A nod from Fred whose cotton pants swished against Spike’s with the swing of her legs. “And you by me,” she said.

 

“How’d you get the collar off?” He asked, watching the hordes gather around the gaming pit for Jude’s fight,

 

“With a hairpin, an electrical wire and a sow’s ear.”

 

“Get out,” he bumped his shoulder into hers.

 

“It’s the gospel truth. I shared a stable with a pig - cows do that sometimes – and when my Mistress wasn’t looking, I…”

 

*    *    *    *

 

“Put me down, Xander!” Dawn laughed, token struggling in his fire-man’s lift.

 

“So you can stop under every torch and read me Trailian Trivia? I don’t think so,” he said, his nostrils flaring at the talcum power and sawdusty scent of her uniform.

 

“But it’s coming up to Tresten’s party season and if you wanna look swish you have to let me read up on the costumes.”

 

“Very important to be up on the swish for those cursed individuals invited to Tresten’s shindig.
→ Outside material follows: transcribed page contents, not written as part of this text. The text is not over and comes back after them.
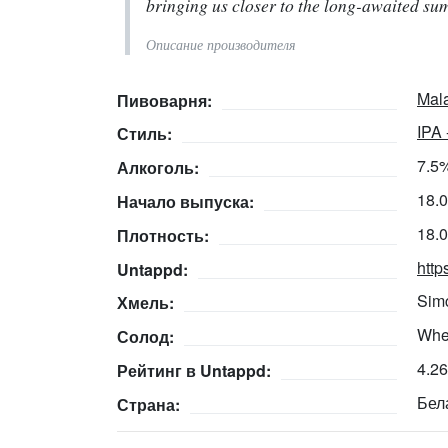
bringing us closer to the long-awaited su
Описание производителя
Mal
Пивоварня:
IPA 
Стиль:
7.5
Алкоголь:
18.
Начало выпуска:
18.
Плотность:
http
Untappd:
Sim
Хмель:
Whea
Солод:
4.2
Рейтинг в Untappd:
Бел
Страна: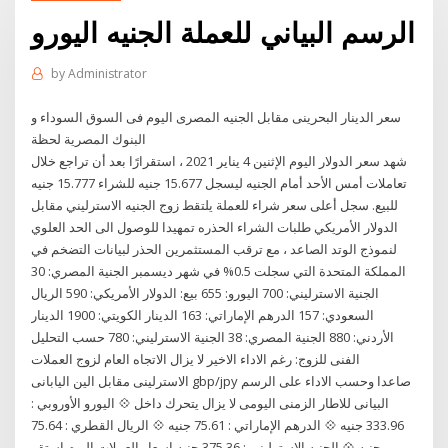
الرسم البياني للعملة الجنيه اليورو
by
Administrator
سعر الدينار البحرينى مقابل الجنيه المصرى اليوم فى السوق السوداء و
البنوك المصرية لحظة
شهد سعر الدولار اليوم الإثنين 4 يناير 2021 ، استقرارًا بعد أن تراجع خلال
تعاملات أمس الأحد أمام الجنيه ليسجل 15.677 جنيه للشراء 15.777 جنيه
للبيع. سجل أعلى سعر شراء للعملة يلتقط زوج الجنيه الاسترليني مقابل
الدولار الأمريكي طلبات الشراء الحذره تمهيدا للوصول الى الحد العلوي
لنموذج الوتد الصاعد ، مع ترقب المستثمرين الحذر لبيانات التضخم في
المملكة المتحدة التي سجلت 0.5% في شهر ديسمبر الجنية المصري: 30
الجنية الاسترليني: 700 اليورو: 655 بيع: الدولار الأمريكي: 590 الريال
السعودي: 157 الدرهم الإماراتي: 163 الدينار الكويتي: 1900 الدينار
الأردني: 880 الجنية المصري: 38 الجنية الاسترليني: 780 حسب التحليل
الفنى للزوج: رغم الاداء الاخير لا يزال الاتجاه العام لزوج العملات
الاسترلينى مقابل الين اليابانى gbp/jpy صاعدا وحسب الاداء على الرسم
البيانى للاطار الزمنى اليومى لا يزال يتحرك داخل 💠 اليورو الأوروبي :
333.96 جنيه 💠 الدرهم الإماراتي : 75.61 جنيه 💠 الريال القطري : 75.64
جنيه 💠 الجنيه الإسترليني : 375.36 جنيه اسعار العملات اليوم استقر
I’m not.” He took the stairs faster, amused by Dawn’s attempts to read up-side-down and reaching for the handrail at melancholy’s unannounced arrival.

 

*    *    *    *

 

“Say cheese.”

 

“Can I say something different this time?” He jumps up and down on the couch. “Cheese doesn’t bring out my smile.”

 

She makes a funny face, he laughs and she takes a picture of him, “that’s better,” she says. “One more and then it’s bed time.”

 

He curls his bottom lip over his top lip, flexes his arm muscles and looks at her cross-eyed. “Spinach,” he yells when the flash goes off in his face.

 

She laughs, puts the Polaroid camera on the couch and starts putting the stuff they’ve been looking at back into the chest on the floor. It’s stuff she says he’ll be glad they kept when he grows up.

 

“I think you lost your pipe, Popeye,” she says and smiles a huge smile at him.

 

He grabs the camera and takes a picture of her smile to go in his trunk.

 

“You’re a good kid,” she smacks a squelchy kiss on his forehead. “You’re a great kid and I don’t deserve you.”

 

She looks sad when she says that and he wishes his dad would stay at the bar and never come home. Tony brings booze for her every night. She yells that Tony is sabotaging and he won’t be happy until she crashes with him. Her hand shakes when she’s pouring the gin he brings into the sink and Tony just laughs, says bitch can’t take a joke now she’s good and sober. It’s like that every night and last night Tony said he’d smash in her butt-ugly face if she poured out the gin and he wasn’t laughing when he said it.

 

“You’re not ugly mom,” he puts the camera into the trunk and bangs the lid down. “Let’s take the trunk and go. We could go now, to Grandma’s.”

 

She locks the trunk and puts the key in his pyjama pocket. “Come on, I’ll read you a story,” she says and carries him over her shoulder like she’s a fireman.

 

“Jessica…mom, we could just run away.”

 

“How does a chapter of Huckleberry Finn grab you? Or Gulliver’s Travels,” she’s walking fast up the stairs. “You like Gulliver, don’t you?”

 

“He’s a mean drunk mom and you know he’s drinking more and getting meaner.”

 

“It’s a school night so you can’t stay up long, lights out by eight-thirty – and don’t forget to brush your teeth.”

 

His head’s bouncing and he feels like laughing because he’s upside-down, but he doesn’t really feel like laughing for real and he talks louder so she can’t pretend to not hear him. “Just cause he says he’s sorry after, don’t believe him and just cause he reads that AA stuff don’t think he’ll sober up too. He’s stupid. He’s a jackass and I hate him and I hate that you want to stay. Why can’t we just leave?”

 

“Honey, it’s not that simple,” she’s on the landing and moves him off her shoulder so he’s piggy-backing on her front and her arms are tight around him, her hair tickles his nose and smells like talcum. “You are the best and the bravest little boy in the whole wide world, my life’s one achievement. Your dad made you possible and I love him for it. I know he gets a little stressed out, but he’s trying hard to get better and he needs my support. When you’re older you’ll understand that we don’t up and leave people we love. We never do that, Xander.”